Earlier Work
Earlier Research and Graduate Work
Research foundations, selected projects, and earlier work that shaped my current interests in HPC and scientific software.
This material comes from graduate and postdoctoral work before my current LLNL role and reflects the technical foundations behind later work in scientific software and HPC.
Research foundation
My dissertation, The Adaptive Multi-scale Simulation Infrastructure (AMSI), focused on software and abstractions for implementing and executing general multi-scale simulations on HPC systems, with particular attention to IBM BlueGene/Q-era machines. The central idea was to make it practical to couple existing single-scale codes into new multi-scale simulations without forcing every application into a rigid new framework.
That work combined numerical simulation, software architecture, abstraction design, and execution strategy. It also fed into later work on finite element infrastructure, mesh and solver interfaces, coupling layers, and GPU-oriented scientific software.

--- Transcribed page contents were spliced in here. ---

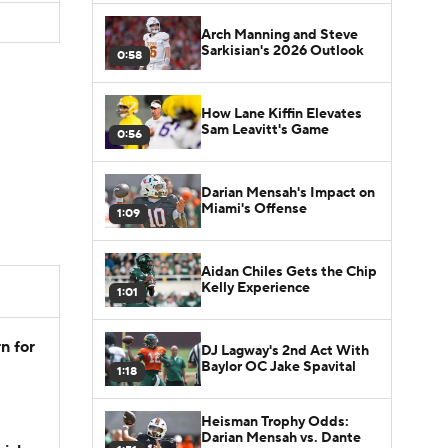
Arch Manning and Steve
Sarkisian's 2026 Outlook
0:58
How Lane Kiffin Elevates
Sam Leavitt's Game
0:56
Darian Mensah's Impact on
Miami's Offense
1:09
Aidan Chiles Gets the Chip
Kelly Experience
1:01
n for
DJ Lagway's 2nd Act With
Baylor OC Jake Spavital
1:18
Heisman Trophy Odds:
Darian Mensah vs. Dante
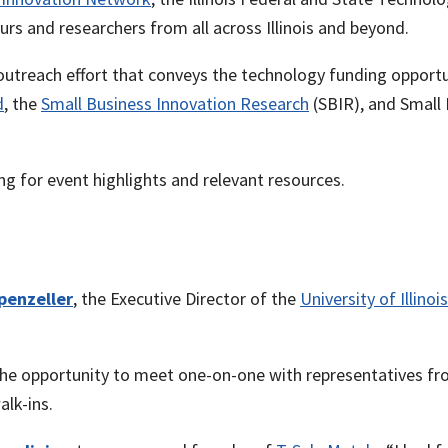
eurs and researchers from all across Illinois and beyond.
outreach effort that conveys the technology funding opport
d
, the
Small Business Innovation Research
(SBIR), and Small
g for event highlights and relevant resources.
penzeller
, the Executive Director of the
University of Illino
e opportunity to meet one-on-one with representatives from
lk-ins.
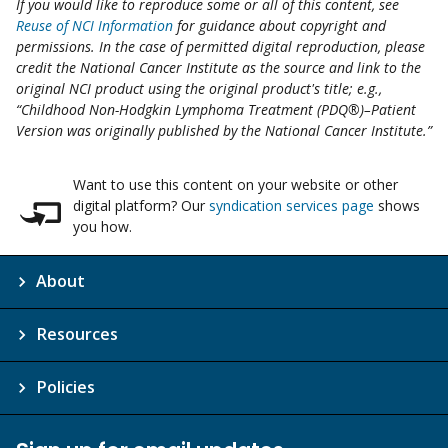
If you would like to reproduce some or all of this content, see
Reuse of NCI Information
for guidance about copyright and
permissions. In the case of permitted digital reproduction, please
credit the National Cancer Institute as the source and link to the
original NCI product using the original product's title; e.g.,
“Childhood Non-Hodgkin Lymphoma Treatment (PDQ®)–Patient
Version was originally published by the National Cancer Institute.”
Want to use this content on your website or other
digital platform? Our
syndication services page
shows
you how.
About
Resources
Policies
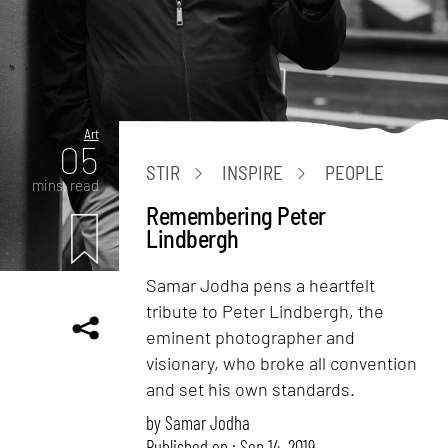
Art
05
STIR
INSPIRE
PEOPLE
mins. read
Remembering Peter
Lindbergh
Samar Jodha pens a heartfelt
tribute to Peter Lindbergh, the
eminent photographer and
visionary, who broke all convention
and set his own standards.
by
Samar Jodha
Published on : Sep 14, 2019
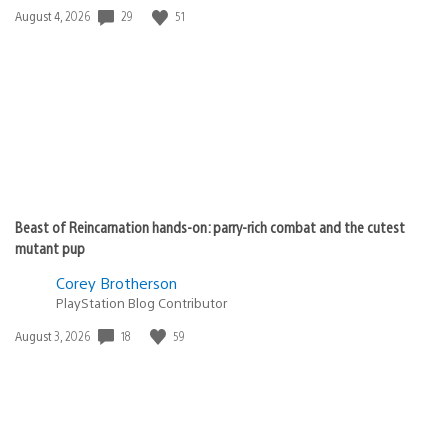
29
51
Date
August 4, 2026
published:
Beast of Reincarnation hands-on: parry-rich combat and the cutest
mutant pup
Corey Brotherson
PlayStation Blog Contributor
18
59
Date
August 3, 2026
published:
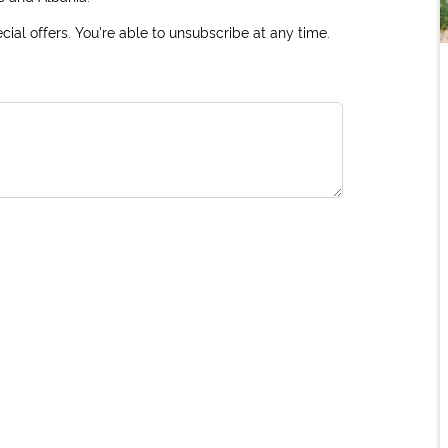
ial offers. You're able to unsubscribe at any time.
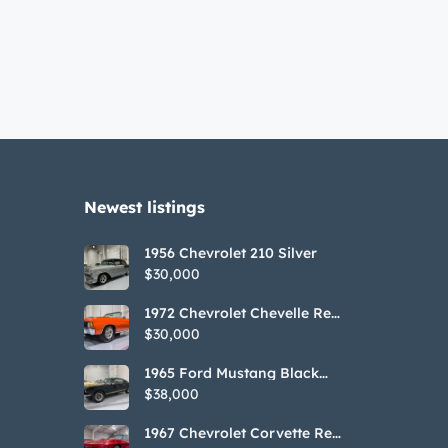
Newest listings​
1956 Chevrolet 210 Silver
$30,000
1972 Chevrolet Chevelle Red
SS Tribute Convertible
$30,000
1965 Ford Mustang Black
GT350H Tribute
$38,000
1967 Chevrolet Corvette Red
Stringray Convertible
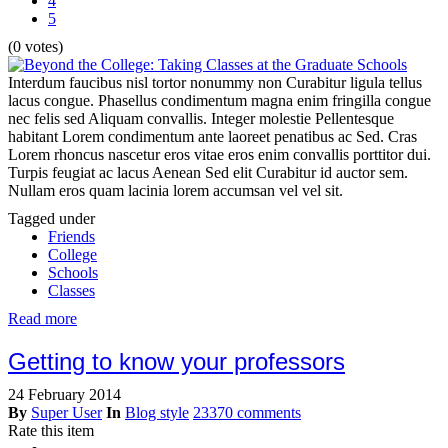
4
5
(0 votes)
Interdum faucibus nisl tortor nonummy non Curabitur ligula tellus
lacus congue. Phasellus condimentum magna enim fringilla congue
nec felis sed Aliquam convallis. Integer molestie Pellentesque
habitant Lorem condimentum ante laoreet penatibus ac Sed. Cras
Lorem rhoncus nascetur eros vitae eros enim convallis porttitor dui.
Turpis feugiat ac lacus Aenean Sed elit Curabitur id auctor sem.
Nullam eros quam lacinia lorem accumsan vel vel sit.
Tagged under
Friends
College
Schools
Classes
Read more
Getting to know your professors
24 February 2014
By
Super User
In
Blog style
23370 comments
Rate this item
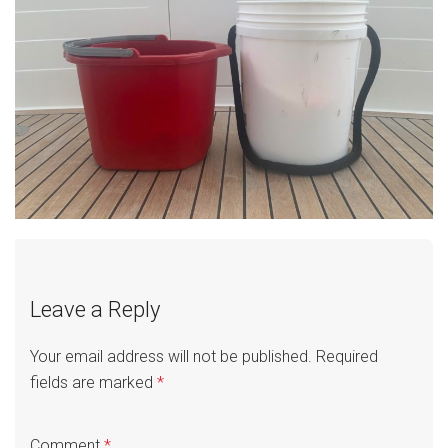
Leave a Reply
Your email address will not be published.
Required
fields are marked
*
Comment
*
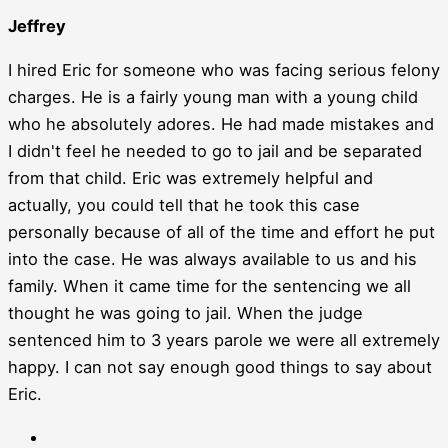
Jeffrey
I hired Eric for someone who was facing serious felony
charges. He is a fairly young man with a young child
who he absolutely adores. He had made mistakes and
I didn't feel he needed to go to jail and be separated
from that child. Eric was extremely helpful and
actually, you could tell that he took this case
personally because of all of the time and effort he put
into the case. He was always available to us and his
family. When it came time for the sentencing we all
thought he was going to jail. When the judge
sentenced him to 3 years parole we were all extremely
happy. I can not say enough good things to say about
Eric.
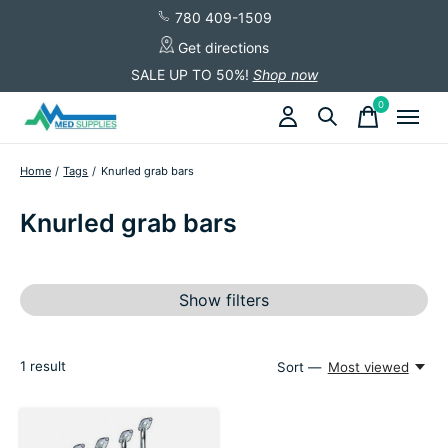
780 409-1509
Get directions
SALE UP TO 50%!
Shop now
0
items
Home
/
Tags
/
Knurled grab bars
Knurled grab bars
Show filters
1
result
Sort —
Most viewed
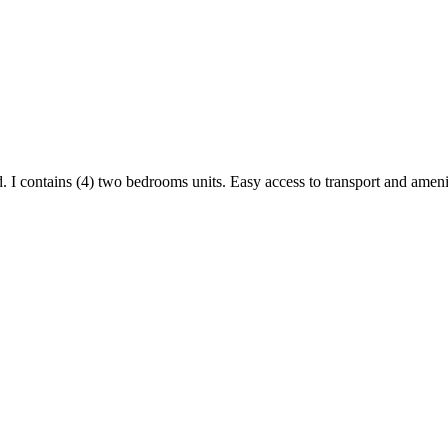
d. I contains (4) two bedrooms units. Easy access to transport and ameni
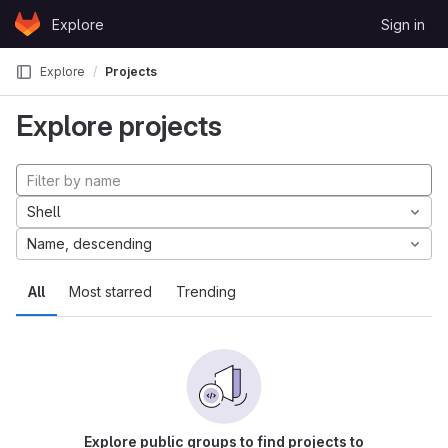
Skip to content
Explore
Sign in
GitLab
Explore
Projects
Explore projects
Shell
Name, descending
All
Most starred
Trending
Explore public groups to find projects to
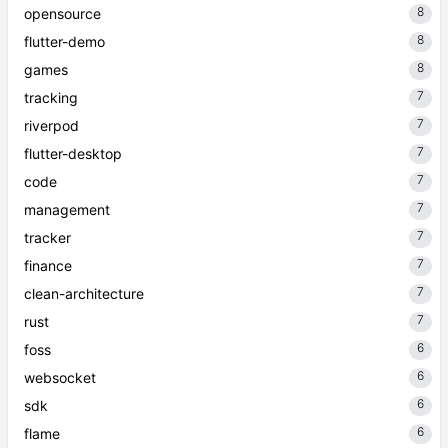
8
opensource
8
flutter-demo
8
games
7
tracking
7
riverpod
7
flutter-desktop
7
code
7
management
7
tracker
7
finance
7
clean-architecture
7
rust
6
foss
6
websocket
6
sdk
6
flame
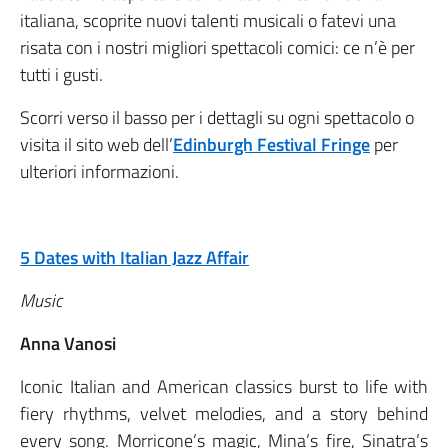
italiana, scoprite nuovi talenti musicali o fatevi una
risata con i nostri migliori spettacoli comici: ce n’è per
tutti i gusti.
Scorri verso il basso per i dettagli su ogni spettacolo o
visita il sito web dell’
Edinburgh Festival Fringe
per
ulteriori informazioni.
5 Dates with Italian Jazz Affair
Music
Anna Vanosi
Iconic Italian and American classics burst to life with
fiery rhythms, velvet melodies, and a story behind
every song. Morricone’s magic, Mina’s fire, Sinatra’s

Selected projects and libraries
The projects below summarize graduate and postdoctoral work that can be described from public artifacts, publications, or high-level project context.
WDMApp
Whole Device Modeling Application work explored the design of a coupling layer for bringing together multiple fusion simulation codes in a single reactor-scale workflow. The goal was a standalone library capable of supporting existing coupled implementations and future code additions.
XGCm
XGCm was a fusion-oriented effort built around unstructured meshing techniques and helped motivate work on combining particle-in-cell methods, unstructured grids, and accelerator-oriented finite element assembly.
m3d-c1
This work focused on improving the interaction between simulation code, meshing infrastructure, and linear algebra backends, with particular attention to finite element assembly efficiency, data locality, and degree-of-freedom ordering choices that affect sparse linear solver behavior.
msi
The Mesh Solver Interface is a minimal C API that bridges discretized domains, tensor fields, linear systems, and numerical kernels. It was designed as a practical interface layer between application code and multiple backend capabilities.
LAS
LAS is a zero-overhead API for distributed-memory and shared-memory linear algebraic systems. It uses CRTP and aggressive inlining to eliminate interface overhead in C++, while also generating a thin C API to support strict C and Fortran callers.
AMSI
AMSI supported the implementation and execution of multi-scale numerical simulations without forcing users to rewrite established single-scale codes around a rigid framework. It was especially well suited to hierarchical multi-scale simulations where scales were widely separated and coupling relationships could be represented cleanly.
biotissue
This was a multi-scale soft-tissue simulation built on AMSI, coupling an engineering-scale finite element model with a micro-scale fiber-network representative volume element.
byte_stream
byte_stream is a lightweight C++11 variadic-template library for serialization and deserialization of structured data. It was particularly useful for packaging small objects for MPI communication without duplicating structure definitions as custom MPI_Datatype descriptions.
tensor
tensor was an early attempt at a general low-overhead tensor interface for vectors, matrices, and higher-order tensors. The project was exploratory and ultimately discontinued, but it informed later work on reusable numerical data abstractions.
Publications and talks from that period
- Victor W. L. Chan, William R. Tobin, Sijia Zhang, Beth A. Winkelstein, Victor H. Barocas, Mark S. Shephard, and Catalin R. Picu. Image-Based Multi-scale Mechanical Analysis of Strain Amplification in Neurons Embedded in Collagen Gel. Later published in Computer Methods in Biomechanics and Biomedical Engineering.
- William R. Tobin, Victor W. L. Chan, and Mark S. Shephard. Dynamic Load Balancing for Multiscale Simulations. CSE Seminar Series, Rensselaer Polytechnic Institute, 2015.
- William R. Tobin, Victor W. L. Chan, and Mark S. Shephard. Load Balancing Multiscale Simulations. SIAM Conference on Computational Science and Engineering, 2015.
- William R. Tobin, Daniel Fovargue, and Mark S. Shephard. Parallel Infrastructure for Multiscale Simulation. SIAM Conference on Parallel Processing for Scientific Computing, 2014.
Awards from that period
- Graduate Research Fellowship, Sandia National Laboratories, 2012 to 2015.
- SIAM Travel Award, SIAM Conference on Computational Science and Engineering, 2015.
Current context
This earlier work remains relevant because it reflects the same through-line as my current work: numerical software, HPC systems, mixed-language infrastructure, and the engineering work required to make complex technical codes practical.